_WHAT THE TASK ASKS_
For this exercise, retype all the data exactly and exclude every image.

_DATASET CONTENT_
- - - - -
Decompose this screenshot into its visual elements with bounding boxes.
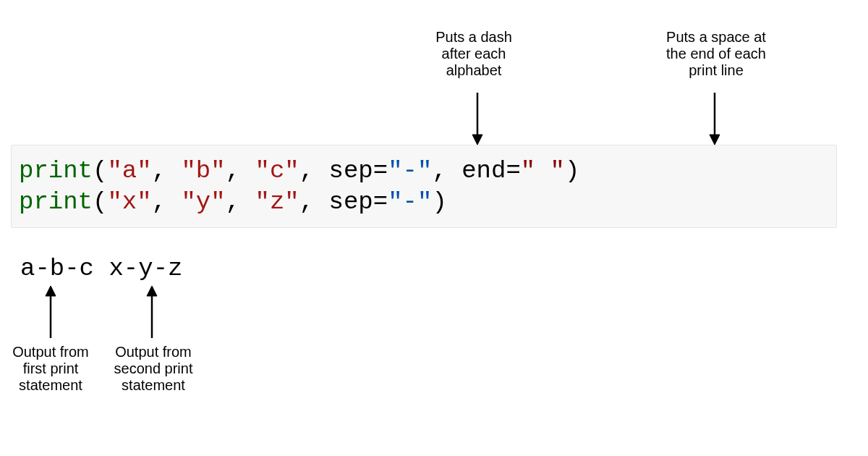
arrow-out1-up-icon	[43, 286, 58, 338]
comma: ,	[299, 188, 329, 216]
eq: =	[506, 157, 520, 185]
comma: ,	[152, 157, 182, 185]
str-y: "y"	[181, 188, 225, 216]
sep-value: "-"	[388, 157, 432, 185]
str-c: "c"	[255, 157, 299, 185]
close-paren: )	[565, 157, 579, 185]
kw-sep: sep	[329, 157, 373, 185]
str-x: "x"	[107, 188, 151, 216]
annotation-output1: Output fromfirst printstatement	[0, 344, 101, 394]
annotation-output2: Output fromsecond printstatement	[103, 344, 204, 394]
close-paren: )	[432, 188, 446, 216]
arrow-out2-up-icon	[145, 286, 159, 338]
svg-marker-3	[710, 135, 720, 145]
svg-marker-7	[147, 286, 157, 296]
arrow-end-down-icon	[707, 93, 722, 145]
output-part2: x-y-z	[109, 255, 182, 282]
end-value: " "	[521, 157, 565, 185]
kw-end: end	[461, 157, 506, 185]
str-z: "z"	[255, 188, 299, 216]
open-paren: (	[93, 157, 107, 185]
output-part1: a-b-c	[20, 255, 94, 282]
eq: =	[373, 188, 388, 216]
comma: ,	[152, 188, 182, 216]
comma: ,	[432, 157, 461, 185]
str-b: "b"	[181, 157, 225, 185]
sep-value: "-"	[388, 188, 432, 216]
svg-marker-1	[472, 135, 482, 145]
arrow-sep-down-icon	[470, 93, 485, 145]
comma: ,	[299, 157, 329, 185]
output-spacer	[94, 255, 109, 282]
svg-marker-5	[46, 286, 56, 296]
comma: ,	[226, 157, 255, 185]
code-fn: print	[19, 157, 93, 185]
kw-sep: sep	[329, 188, 373, 216]
comma: ,	[226, 188, 255, 216]
annotation-sep: Puts a dashafter eachalphabet	[412, 29, 535, 79]
eq: =	[373, 157, 388, 185]
code-block: print("a", "b", "c", sep="-", end=" ") p…	[11, 145, 837, 228]
annotation-end: Puts a space atthe end of eachprint line	[644, 29, 788, 79]
output-line: a-b-c x-y-z	[20, 253, 182, 284]
str-a: "a"	[107, 157, 151, 185]
open-paren: (	[93, 188, 107, 216]
code-fn: print	[19, 188, 93, 216]
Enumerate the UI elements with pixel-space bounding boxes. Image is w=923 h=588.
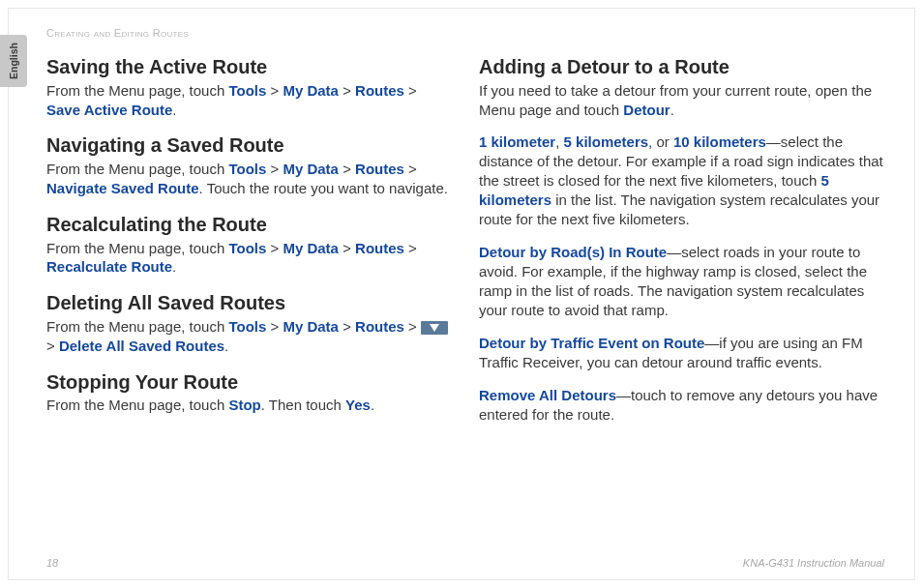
one-km-option: 1 kilometer [479, 133, 555, 150]
navigating-saved-route-title: Navigating a Saved Route [46, 132, 452, 159]
footer: 18 KNA-G431 Instruction Manual [46, 557, 884, 569]
dropdown-icon [421, 321, 448, 335]
remove-all-detours-text: Remove All Detours—touch to remove any d… [479, 386, 884, 425]
detour-action: Detour [623, 102, 670, 118]
detour-by-traffic-text: Detour by Traffic Event on Route—if you … [479, 334, 884, 372]
adding-detour-title: Adding a Detour to a Route [479, 54, 884, 80]
language-tab: English [0, 35, 27, 87]
recalculating-route-title: Recalculating the Route [46, 212, 452, 238]
five-km-option: 5 kilometers [564, 133, 649, 150]
breadcrumb: Creating and Editing Routes [46, 27, 189, 39]
tools-action: Tools [228, 82, 266, 99]
detour-distance-text: 1 kilometer, 5 kilometers, or 10 kilomet… [479, 132, 884, 229]
navigating-saved-route-text: From the Menu page, touch Tools > My Dat… [46, 160, 452, 198]
page-number: 18 [46, 557, 58, 569]
routes-action: Routes [355, 82, 404, 99]
yes-action: Yes [345, 397, 371, 413]
left-column: Saving the Active Route From the Menu pa… [46, 54, 452, 547]
detour-by-roads-text: Detour by Road(s) In Route—select roads … [479, 243, 884, 320]
content-area: Saving the Active Route From the Menu pa… [46, 54, 884, 547]
saving-active-route-title: Saving the Active Route [46, 54, 452, 80]
ten-km-option: 10 kilometers [673, 133, 766, 150]
remove-all-detours-option: Remove All Detours [479, 387, 616, 403]
my-data-action: My Data [283, 82, 339, 99]
deleting-all-saved-routes-title: Deleting All Saved Routes [46, 290, 452, 316]
navigate-saved-route-action: Navigate Saved Route [46, 180, 199, 196]
delete-all-saved-routes-action: Delete All Saved Routes [59, 338, 224, 354]
recalculating-route-text: From the Menu page, touch Tools > My Dat… [46, 239, 452, 278]
tools-action: Tools [228, 240, 266, 256]
save-active-route-action: Save Active Route [46, 102, 172, 118]
detour-by-traffic-option: Detour by Traffic Event on Route [479, 335, 704, 351]
adding-detour-intro: If you need to take a detour from your c… [479, 81, 884, 120]
recalculate-route-action: Recalculate Route [46, 258, 172, 275]
stopping-your-route-text: From the Menu page, touch Stop. Then tou… [46, 396, 452, 415]
routes-action: Routes [355, 318, 404, 335]
tools-action: Tools [228, 161, 266, 177]
language-tab-label: English [8, 43, 19, 79]
my-data-action: My Data [283, 240, 339, 256]
routes-action: Routes [355, 161, 404, 177]
routes-action: Routes [355, 240, 404, 256]
stopping-your-route-title: Stopping Your Route [46, 369, 452, 396]
tools-action: Tools [228, 318, 266, 335]
my-data-action: My Data [283, 161, 339, 177]
right-column: Adding a Detour to a Route If you need t… [479, 54, 884, 547]
my-data-action: My Data [283, 318, 339, 335]
detour-by-roads-option: Detour by Road(s) In Route [479, 244, 667, 260]
saving-active-route-text: From the Menu page, touch Tools > My Dat… [46, 81, 452, 120]
stop-action: Stop [228, 397, 260, 413]
manual-name: KNA-G431 Instruction Manual [743, 557, 884, 569]
deleting-all-saved-routes-text: From the Menu page, touch Tools > My Dat… [46, 317, 452, 356]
- - - - -
_RESPONSE TO THE TASK_
Decompose this screenshot into its visual elements with bounding boxes.
arrow-out1-up-icon	[43, 286, 58, 338]
comma: ,	[299, 188, 329, 216]
eq: =	[506, 157, 520, 185]
comma: ,	[152, 157, 182, 185]
str-y: "y"	[181, 188, 225, 216]
sep-value: "-"	[388, 157, 432, 185]
str-c: "c"	[255, 157, 299, 185]
close-paren: )	[565, 157, 579, 185]
kw-sep: sep	[329, 157, 373, 185]
str-x: "x"	[107, 188, 151, 216]
annotation-output1: Output fromfirst printstatement	[0, 344, 101, 394]
annotation-output2: Output fromsecond printstatement	[103, 344, 204, 394]
close-paren: )	[432, 188, 446, 216]
arrow-out2-up-icon	[145, 286, 159, 338]
svg-marker-3	[710, 135, 720, 145]
svg-marker-7	[147, 286, 157, 296]
arrow-end-down-icon	[707, 93, 722, 145]
output-part2: x-y-z	[109, 255, 182, 282]
end-value: " "	[521, 157, 565, 185]
kw-end: end	[461, 157, 506, 185]
str-z: "z"	[255, 188, 299, 216]
open-paren: (	[93, 157, 107, 185]
output-part1: a-b-c	[20, 255, 94, 282]
eq: =	[373, 188, 388, 216]
comma: ,	[152, 188, 182, 216]
comma: ,	[432, 157, 461, 185]
str-b: "b"	[181, 157, 225, 185]
sep-value: "-"	[388, 188, 432, 216]
svg-marker-1	[472, 135, 482, 145]
arrow-sep-down-icon	[470, 93, 485, 145]
comma: ,	[299, 157, 329, 185]
output-spacer	[94, 255, 109, 282]
svg-marker-5	[46, 286, 56, 296]
comma: ,	[226, 157, 255, 185]
code-fn: print	[19, 157, 93, 185]
kw-sep: sep	[329, 188, 373, 216]
comma: ,	[226, 188, 255, 216]
annotation-sep: Puts a dashafter eachalphabet	[412, 29, 535, 79]
eq: =	[373, 157, 388, 185]
code-block: print("a", "b", "c", sep="-", end=" ") p…	[11, 145, 837, 228]
annotation-end: Puts a space atthe end of eachprint line	[644, 29, 788, 79]
output-line: a-b-c x-y-z	[20, 253, 182, 284]
str-a: "a"	[107, 157, 151, 185]
open-paren: (	[93, 188, 107, 216]
code-fn: print	[19, 188, 93, 216]
Enumerate the UI elements with pixel-space bounding boxes. Image is w=923 h=588.
one-km-option: 1 kilometer [479, 133, 555, 150]
navigating-saved-route-title: Navigating a Saved Route [46, 132, 452, 159]
footer: 18 KNA-G431 Instruction Manual [46, 557, 884, 569]
dropdown-icon [421, 321, 448, 335]
remove-all-detours-text: Remove All Detours—touch to remove any d… [479, 386, 884, 425]
detour-action: Detour [623, 102, 670, 118]
detour-by-traffic-text: Detour by Traffic Event on Route—if you … [479, 334, 884, 372]
adding-detour-title: Adding a Detour to a Route [479, 54, 884, 80]
language-tab: English [0, 35, 27, 87]
recalculating-route-title: Recalculating the Route [46, 212, 452, 238]
five-km-option: 5 kilometers [564, 133, 649, 150]
breadcrumb: Creating and Editing Routes [46, 27, 189, 39]
tools-action: Tools [228, 82, 266, 99]
detour-distance-text: 1 kilometer, 5 kilometers, or 10 kilomet… [479, 132, 884, 229]
navigating-saved-route-text: From the Menu page, touch Tools > My Dat… [46, 160, 452, 198]
page-number: 18 [46, 557, 58, 569]
routes-action: Routes [355, 82, 404, 99]
yes-action: Yes [345, 397, 371, 413]
left-column: Saving the Active Route From the Menu pa… [46, 54, 452, 547]
detour-by-roads-text: Detour by Road(s) In Route—select roads … [479, 243, 884, 320]
content-area: Saving the Active Route From the Menu pa… [46, 54, 884, 547]
saving-active-route-title: Saving the Active Route [46, 54, 452, 80]
ten-km-option: 10 kilometers [673, 133, 766, 150]
remove-all-detours-option: Remove All Detours [479, 387, 616, 403]
my-data-action: My Data [283, 82, 339, 99]
deleting-all-saved-routes-title: Deleting All Saved Routes [46, 290, 452, 316]
navigate-saved-route-action: Navigate Saved Route [46, 180, 199, 196]
delete-all-saved-routes-action: Delete All Saved Routes [59, 338, 224, 354]
recalculating-route-text: From the Menu page, touch Tools > My Dat… [46, 239, 452, 278]
tools-action: Tools [228, 240, 266, 256]
save-active-route-action: Save Active Route [46, 102, 172, 118]
detour-by-traffic-option: Detour by Traffic Event on Route [479, 335, 704, 351]
adding-detour-intro: If you need to take a detour from your c… [479, 81, 884, 120]
recalculate-route-action: Recalculate Route [46, 258, 172, 275]
stopping-your-route-text: From the Menu page, touch Stop. Then tou… [46, 396, 452, 415]
routes-action: Routes [355, 318, 404, 335]
tools-action: Tools [228, 161, 266, 177]
language-tab-label: English [8, 43, 19, 79]
my-data-action: My Data [283, 240, 339, 256]
routes-action: Routes [355, 161, 404, 177]
routes-action: Routes [355, 240, 404, 256]
stopping-your-route-title: Stopping Your Route [46, 369, 452, 396]
tools-action: Tools [228, 318, 266, 335]
my-data-action: My Data [283, 161, 339, 177]
right-column: Adding a Detour to a Route If you need t… [479, 54, 884, 547]
my-data-action: My Data [283, 318, 339, 335]
detour-by-roads-option: Detour by Road(s) In Route [479, 244, 667, 260]
saving-active-route-text: From the Menu page, touch Tools > My Dat… [46, 81, 452, 120]
stop-action: Stop [228, 397, 260, 413]
manual-name: KNA-G431 Instruction Manual [743, 557, 884, 569]
deleting-all-saved-routes-text: From the Menu page, touch Tools > My Dat… [46, 317, 452, 356]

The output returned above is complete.